Nandan Amladi - Deutsche Bank
So Shawn a question for you, it's kind of a big picture one. You were recently certified as a web based entity.
How does that change the nature of your place in the eco-system both in terms of partnerships and competition?
Shawn Jenkins
So what we see happening at Benefitfocus in the industry is this idea of, we refer to it as benefits for the whole workforce or everyone is eligible. As a matter of fact it happens to be a big theme of our one place conference that we’re hosting here with all of our great customers and partners and eco-system and in Charleston this week where we have a series of major new product announcements taking place.
So one of the main themes is that this idea that with the Affordable Care Act implementation really it's just a sense of everyone is now eligible, it's just a matter of what, so traditionally employers have full time employees covered by their health plans and other benefits and then they might have part time employees which historically they would refer to as ineligible.
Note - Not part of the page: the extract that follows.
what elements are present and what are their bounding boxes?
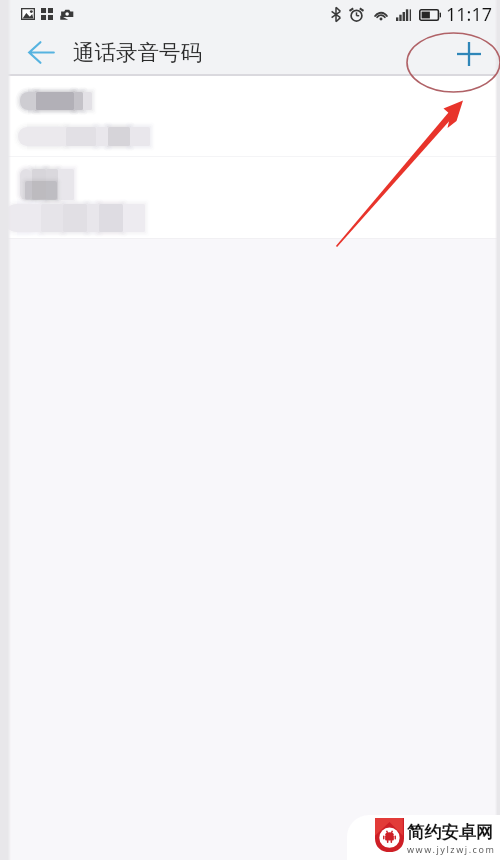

But now the part time employee might actually be eligible for a government subsidized plan or qualified health plan and we believe through the use of the Benefitfocus technology and our marketplace capability we can actually greet those part time employees inside of Benefitfocus’ HR InTouch marketplace capability and when they come in we can inform that they perhaps might not be eligible for their company plan but we can provide them information about government subsidized plans, perhaps take them to one of the private exchanges that we’re operating for one of our insurance carriers or one of the multi-carrier exchanges we have and the reason we went to the effort to become a web based entity and go through that certification process is we feel like that’s kind of a future capability whereby we’re looking to either directly or through partnerships serve up individual policies and subsided information for these formally ineligible employees.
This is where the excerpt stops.